- _Exercise requirements_
Could you copy exactly the lines from the one containing "rust-supply-chain-risk" through the last line of the records below, leaving out any pictures?
⟨
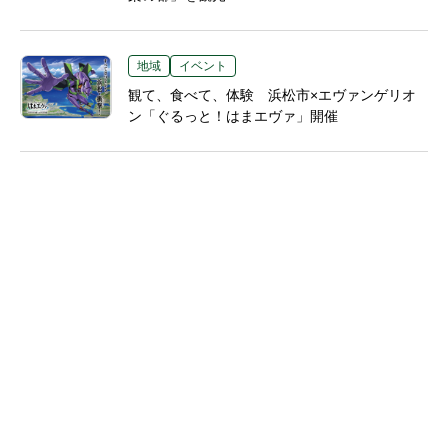
地域
イベント
観て、食べて、体験 浜松市×エヴァンゲリオ
ン「ぐるっと！はまエヴァ」開催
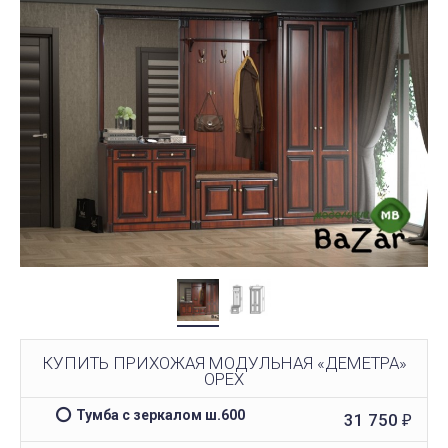
КУПИТЬ ПРИХОЖАЯ МОДУЛЬНАЯ «ДЕМЕТРА»
ОРЕХ
Тумба с зеркалом ш.600
31 750
₽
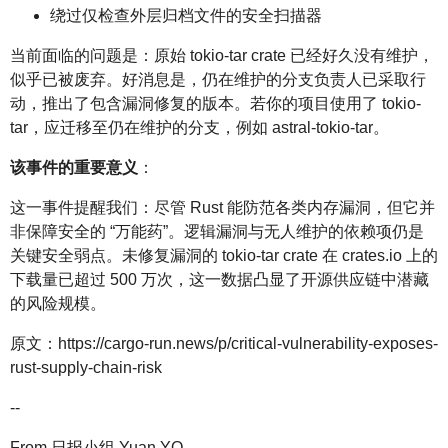
绕过仅检查外层归档文件的安全扫描器
当前面临的问题是：原始 tokio-tar crate 已经好久没有维护，
似乎已被废弃。好消息是，仍在维护的分支负责人已采取行
动，推出了包含漏洞修复的版本。若你的项目使用了 tokio-
tar，应迁移至仍在维护的分支，例如 astral-tokio-tar。
该事件的重要意义
：
这一事件提醒我们：尽管 Rust 能防范各类内存漏洞，但它并
非保障安全的 “万能药”。逻辑漏洞与无人维护的依赖项仍是
关键安全弱点。未修复漏洞的 tokio-tar crate 在 crates.io 上的
下载量已超过 500 万次，这一数据凸显了开源供应链中潜藏
的风险规模。
原文：https://cargo-run.news/p/critical-vulnerability-exposes-
rust-supply-chain-risk
--
From 日报小组 Yuan YQ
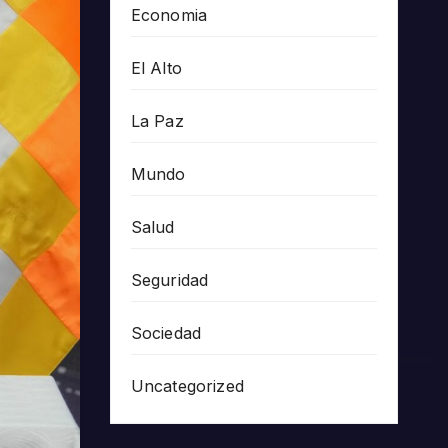
Economia
El Alto
La Paz
Mundo
Salud
Seguridad
Sociedad
Uncategorized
⟩
- _Task answer_
rust-supply-chain-risk
--
From 日报小组 Yuan YQ
Economia
El Alto
La Paz
Mundo
Salud
Seguridad
Sociedad
Uncategorized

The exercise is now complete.